JV: We gathered plenty of archival material which speaks to this. BBC commissioned a film that was completed around 1991 called The Godfather of Architecture, which was about Philip Johnson. There was some really interesting material in it that pertains to Johnson’s relationship with my father, and also how Johnson excluded my mother from the dinners he organized at the Century Club. The little world that existed there was very much about patronage dinners and handing out work. This world explicitly excluded women.
One of the richest parts of the film I think is Denise’s story, and the fact that she didn’t acquiesce. She didn’t accept the role of playing the wife. Instead, she insisted on being at the table. For that reason, and also because my father didn’t want to participate, my father chose not to go to those Century Club dinners in New York.
You noted that production started more than 20 years ago. Do you think the film benefitted from that long duration?
JV: Let me start by saying I’m not embarrassed about the fact that it took so long. The challenge of making a film with two main characters, narratively and structurally, is very difficult. Neither Anita nor myself had ever made a film before. So naturally there were a lot of inefficiencies.
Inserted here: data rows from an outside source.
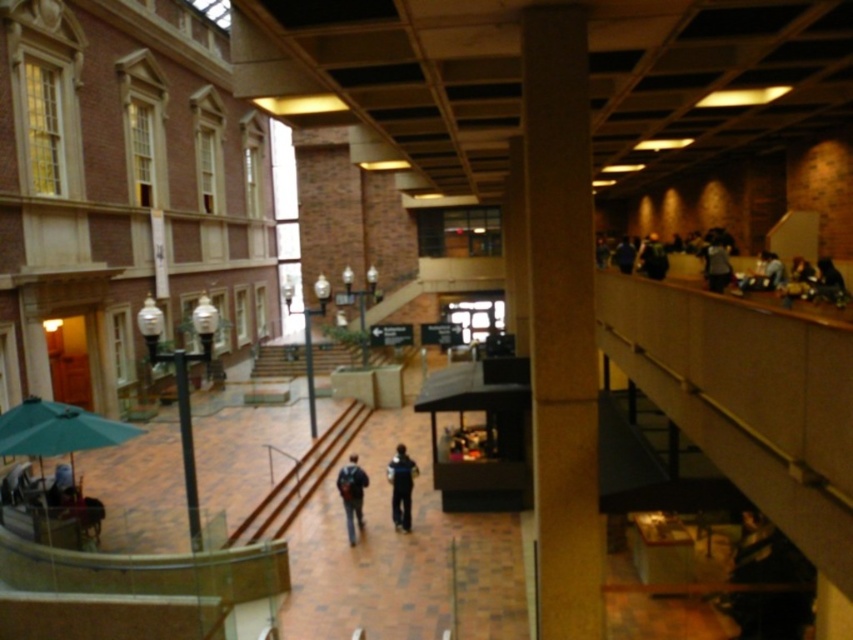 Question: Which of the following is the farthest from the observer?

Choices:
 (A) (577, 29)
 (B) (412, 468)

Answer: (B)

Question: Can you confirm if dark gray fabric jacket at right is positioned below dark blue jeans at center?

Choices:
 (A) yes
 (B) no

Answer: (B)

Question: Is green fabric umbrella at lower left smaller than dark blue backpack at center?

Choices:
 (A) no
 (B) yes

Answer: (A)

Question: Which point is farther to the camera?

Choices:
 (A) (587, 312)
 (B) (813, 266)

Answer: (B)

Question: Which point is farther to the camera?

Choices:
 (A) (347, 476)
 (B) (49, 406)

Answer: (A)

Question: Does brown textured pillar at center appear under dark blue backpack at center?

Choices:
 (A) no
 (B) yes

Answer: (A) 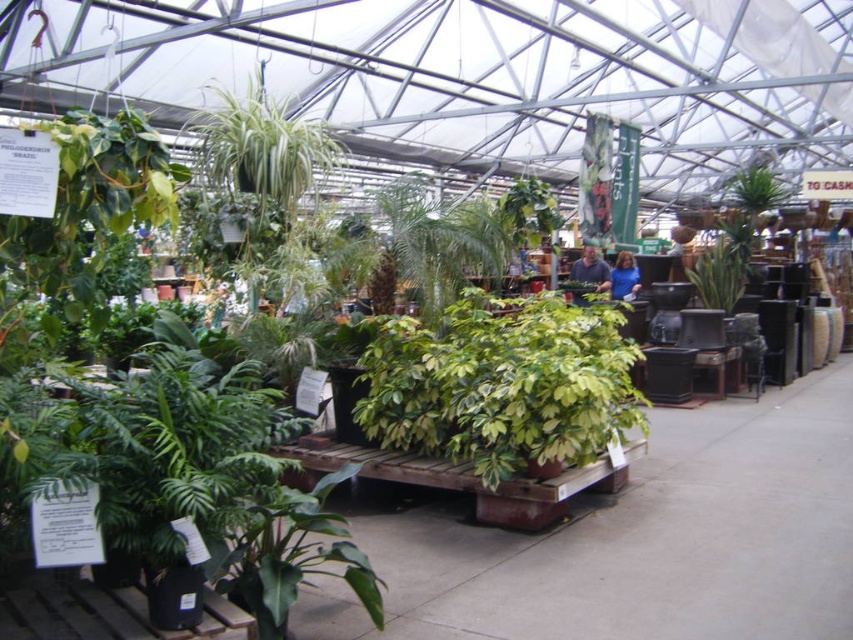 Based on the photo, is green matte leafy plant at lower center shorter than green glossy planter at center?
I had editors in the beginning who had backgrounds in architecture, people from the U.S. Anita became the film’s editor about ten years ago. She came from England, just like Denise. In many ways this was most fitting because Bob learned to love American pop culture while studying in Rome, and Denise viewed the American Southwest after growing up in South Africa and studying in London. It was a good thing that Anita didn’t know anything about architecture because, like my parents, she could look at things with fresh eyes.
Another person who helped us make the film was Jonathan Oppenheim, who sadly isn’t around anymore. At an important moment in the editing process, Jonathan asked Anita: ‘What do you want the audience to take away from this documentary?’ That helped Anita realize the story she was trying to tell.
Jonathan took a long time on his documentaries to be finished, so I didn’t mind taking a long time either. I obviously wanted to get it finished, and move on with life. We really wanted it to be done. I think today however one of the things I’m most proud of was insisting we waited until it was really done, and not pushing to have something that wasn’t really as good as it could be.
I feel great about the film now. The regret I have is that I really wish certain people were alive to see it. I’m sad that Bill Menking passed away before the film was finished too. He was a great supporter, a giant. Bill appears in the film’s beginning. But I think those people who aren’t here today would have preferred the film be the best film it can be for the people who watch it.